Что бы я ни написала на Хорошевке, тут же читала Петровых. Через недельку она мне прочла новое, в начале семидесятых Марии Сергеевне писалось. И вот слышу от нее новое, адресованное Ахматовой, начиналось оно так:

Ты сама себе держава,

Ты сама себе закон,

Стихотворение мне понравилось, свое я выкинула — не жалко, пишу много, да и стишок мой так себе. И забыла об этом. Вскоре Мария Сергеевна стала требовать с меня стихи о тополях. И как я ее ни убеждала, что о тополе у меня стихов нет, она настаивала, выдвинув губу: «Есть, вспоминайте и принесите, ваше овечество румяннное»! Я перебирала в уме все свои стихи, совершенно не понимая, почему с меня требуется тополь. Наконец вспомнила и пошла к Петровых: «У меня только в двух строках тополь помянут».

— В каких?

— Летит в окошко тополиный пух — Избыток разыгравшегося лета.

— Слава Богу, а то я думала, что присвоила ваши тополя.

И прочла мне чудное стихотворение, где вечерние тополя похожи на монахов. Тут я и смекнула. Она решила из-за заимствования «Ты сама себе», что и это позаимствовала. Однако дата под этим стихотворением в выходящих книгах — 1963 год. Для меня эта дата — явная странность. Но почему странность? По теории парности бывают и совпаденья.

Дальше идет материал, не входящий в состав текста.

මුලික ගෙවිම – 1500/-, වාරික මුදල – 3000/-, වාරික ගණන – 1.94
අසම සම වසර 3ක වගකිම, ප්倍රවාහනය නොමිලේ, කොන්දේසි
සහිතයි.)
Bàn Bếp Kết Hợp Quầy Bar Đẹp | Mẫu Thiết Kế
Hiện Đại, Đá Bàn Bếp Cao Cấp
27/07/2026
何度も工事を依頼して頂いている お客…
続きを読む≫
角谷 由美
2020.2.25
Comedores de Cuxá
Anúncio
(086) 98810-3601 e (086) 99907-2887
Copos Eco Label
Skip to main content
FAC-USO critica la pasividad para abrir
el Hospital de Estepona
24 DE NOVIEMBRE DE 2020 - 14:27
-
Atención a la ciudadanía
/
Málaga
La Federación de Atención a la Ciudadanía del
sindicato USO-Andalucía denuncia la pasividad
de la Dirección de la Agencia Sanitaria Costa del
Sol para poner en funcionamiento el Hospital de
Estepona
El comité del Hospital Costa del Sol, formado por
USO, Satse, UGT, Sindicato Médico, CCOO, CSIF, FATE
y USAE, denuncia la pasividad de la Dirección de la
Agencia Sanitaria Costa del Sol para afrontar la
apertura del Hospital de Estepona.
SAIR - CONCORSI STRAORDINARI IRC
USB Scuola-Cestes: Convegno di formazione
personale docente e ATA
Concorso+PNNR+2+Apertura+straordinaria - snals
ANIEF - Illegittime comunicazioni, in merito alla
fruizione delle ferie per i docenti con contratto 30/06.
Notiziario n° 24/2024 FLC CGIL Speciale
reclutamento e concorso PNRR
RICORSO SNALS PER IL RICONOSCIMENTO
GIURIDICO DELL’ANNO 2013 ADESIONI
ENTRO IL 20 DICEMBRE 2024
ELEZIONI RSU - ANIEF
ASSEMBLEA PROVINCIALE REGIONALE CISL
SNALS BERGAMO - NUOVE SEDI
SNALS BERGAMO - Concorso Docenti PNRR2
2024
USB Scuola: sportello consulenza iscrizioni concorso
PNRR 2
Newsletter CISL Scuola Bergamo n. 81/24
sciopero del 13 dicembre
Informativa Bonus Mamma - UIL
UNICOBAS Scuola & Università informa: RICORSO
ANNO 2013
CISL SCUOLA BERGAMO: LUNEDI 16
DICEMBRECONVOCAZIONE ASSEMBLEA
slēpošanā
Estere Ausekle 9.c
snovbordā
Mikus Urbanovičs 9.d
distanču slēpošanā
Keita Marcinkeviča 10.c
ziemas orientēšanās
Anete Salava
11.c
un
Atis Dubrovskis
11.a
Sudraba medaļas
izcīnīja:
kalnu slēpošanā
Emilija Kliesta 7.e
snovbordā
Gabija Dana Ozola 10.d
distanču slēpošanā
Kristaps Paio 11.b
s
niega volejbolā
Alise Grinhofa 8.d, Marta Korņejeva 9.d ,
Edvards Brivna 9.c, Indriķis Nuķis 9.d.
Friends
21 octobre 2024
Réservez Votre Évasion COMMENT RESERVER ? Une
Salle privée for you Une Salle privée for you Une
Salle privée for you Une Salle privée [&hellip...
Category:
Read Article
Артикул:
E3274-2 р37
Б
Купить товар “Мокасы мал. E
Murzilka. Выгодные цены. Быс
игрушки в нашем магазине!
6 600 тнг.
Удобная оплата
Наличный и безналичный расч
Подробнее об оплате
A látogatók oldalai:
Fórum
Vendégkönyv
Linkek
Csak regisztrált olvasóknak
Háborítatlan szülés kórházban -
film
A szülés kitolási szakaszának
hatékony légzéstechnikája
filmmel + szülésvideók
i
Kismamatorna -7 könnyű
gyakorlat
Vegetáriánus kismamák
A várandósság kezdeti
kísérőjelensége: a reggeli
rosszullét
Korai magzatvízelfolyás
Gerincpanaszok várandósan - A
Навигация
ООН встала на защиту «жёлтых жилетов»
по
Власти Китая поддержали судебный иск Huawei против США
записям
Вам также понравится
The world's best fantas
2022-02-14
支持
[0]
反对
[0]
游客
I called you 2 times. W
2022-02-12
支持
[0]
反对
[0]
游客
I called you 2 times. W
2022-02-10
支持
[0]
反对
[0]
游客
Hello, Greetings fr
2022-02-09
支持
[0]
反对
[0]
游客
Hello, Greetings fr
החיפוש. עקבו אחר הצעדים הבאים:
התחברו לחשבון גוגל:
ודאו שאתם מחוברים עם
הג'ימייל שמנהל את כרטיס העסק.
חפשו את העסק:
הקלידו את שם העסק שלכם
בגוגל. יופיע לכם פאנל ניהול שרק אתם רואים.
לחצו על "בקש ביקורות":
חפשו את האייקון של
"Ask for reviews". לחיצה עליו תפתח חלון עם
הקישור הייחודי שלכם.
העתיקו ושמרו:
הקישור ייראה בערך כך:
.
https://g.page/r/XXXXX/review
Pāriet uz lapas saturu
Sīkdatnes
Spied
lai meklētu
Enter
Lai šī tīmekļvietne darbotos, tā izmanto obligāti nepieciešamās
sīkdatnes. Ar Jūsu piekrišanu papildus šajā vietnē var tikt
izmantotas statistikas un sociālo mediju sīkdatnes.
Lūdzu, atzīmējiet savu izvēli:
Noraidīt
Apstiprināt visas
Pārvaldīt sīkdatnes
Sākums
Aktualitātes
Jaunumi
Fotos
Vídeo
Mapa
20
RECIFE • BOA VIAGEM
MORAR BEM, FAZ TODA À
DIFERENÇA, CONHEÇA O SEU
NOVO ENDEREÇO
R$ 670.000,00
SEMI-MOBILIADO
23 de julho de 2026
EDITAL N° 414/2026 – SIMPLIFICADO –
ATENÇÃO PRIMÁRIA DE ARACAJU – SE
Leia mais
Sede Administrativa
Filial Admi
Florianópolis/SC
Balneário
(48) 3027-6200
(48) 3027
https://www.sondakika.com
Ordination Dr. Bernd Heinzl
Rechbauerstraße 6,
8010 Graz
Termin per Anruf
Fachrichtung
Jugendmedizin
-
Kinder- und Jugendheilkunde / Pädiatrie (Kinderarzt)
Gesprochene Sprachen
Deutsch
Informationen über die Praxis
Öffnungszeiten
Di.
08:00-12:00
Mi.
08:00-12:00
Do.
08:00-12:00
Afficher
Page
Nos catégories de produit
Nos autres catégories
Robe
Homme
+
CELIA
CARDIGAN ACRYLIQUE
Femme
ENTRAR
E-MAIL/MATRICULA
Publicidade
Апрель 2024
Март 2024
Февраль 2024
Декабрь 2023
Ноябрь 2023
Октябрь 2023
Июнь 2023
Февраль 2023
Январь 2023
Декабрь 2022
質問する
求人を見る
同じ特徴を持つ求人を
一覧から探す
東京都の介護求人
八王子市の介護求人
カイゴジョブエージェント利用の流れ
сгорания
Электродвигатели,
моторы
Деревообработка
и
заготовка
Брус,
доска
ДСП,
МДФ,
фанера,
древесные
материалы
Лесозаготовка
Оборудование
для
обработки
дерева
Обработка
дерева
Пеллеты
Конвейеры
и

Так в конце 75-го мы со Светланой Кузнецовой, — о ее тяжелейших детских и юных годах поведал Виктор Астафьев, — направились в цедеэль. Сели за один столик с Володей Соколовым, и он нам прочел свое новое: «Я хочу тебе присниться, Я на днях тебе приснюсь». Мы со Светланой недоуменно переглянулись, — его две первые строки, слово в слово, совпали с моими первыми строчками в написанном накануне. Сибирячка Кузнецова, которую я прописала в своей химкинской квартире, где она и жила, пока не получила кооперативное жилье, сказала Соколову: «Чудеса, однако! Твои и ее стихи, никак, друг другу во сне приснились. „Я хочу тебе присниться Я на днях тебе приснюсь“ Инна написала именно вчера». Потом мы смеялись над всякими совпаденьями, а какими, забыла. Я же свое — с желанием присниться, выбросила, — у Соколова стихи были лучше.

Году в 1973-м, как часто случается с поэтами, у Петровых наступил длительный период молчания, это ее мучительно тяготило. И она сердито неоднократно просила: «Никогда не спрашивайте меня о стихах, я больше не пишу». А я и не спрашивала. Помнится, она переводила с польского, кажется, Лесьмяна, а Тувима и Галчинского гораздо раньше. А году в 75-м увлеклась переводом книги болгарского поэта Далычева и переписывалась с ним, и очень его лирику мне расхваливала.

Но однажды, еще на Хорошевке, то ли думая, то ли разговаривая с ней о переводах, я ляпнула: «Работать можно всегда». Мария Сергеевна сидела на диване, как всегда, подобрав под себя ноги, и курила, запивая дым чаем. Ее лицо гневно побледнело. Я не понимала почему, но понимала, что гневается. Так болезненно она бледнела, когда я распечатывала письмо к ней или когда мы с Липкиным вдруг при ней заговаривали о Мандельштаме. Кстати, более точного ее портрета, чем в мандельштамовских стихах (имею в виду и характер), придумать невозможно. В мастерице виноватых взоров угадываю и — кротость, и — ярость, пожалуй. Хотя автопортрет Петровых нам внушает: «Ни ахматовской кротости, Ни цветаевской ярости». Добавлю: в Петровых сочеталось несочетаемое: крайняя гордость и крайняя робость, крайняя уступчивость и крайнее упрямство, крайняя уверенность в своем предназначении и крайняя в нем же неуверенность. Казалось бы, — невозможные крайности, но сочетались. Так вот, она сидела и яростно молчала, и я молчком вышла от нее в полной оторопи. Петровых мне позвонила лишь через неделю, и я пересекла двор, цветущий желтыми фонарями. Мария Сергеевна уже спокойно прояснила свое гневное молчание, мол, как я могу при ней, которая так редко пишет, заявить, что писать можно всегда.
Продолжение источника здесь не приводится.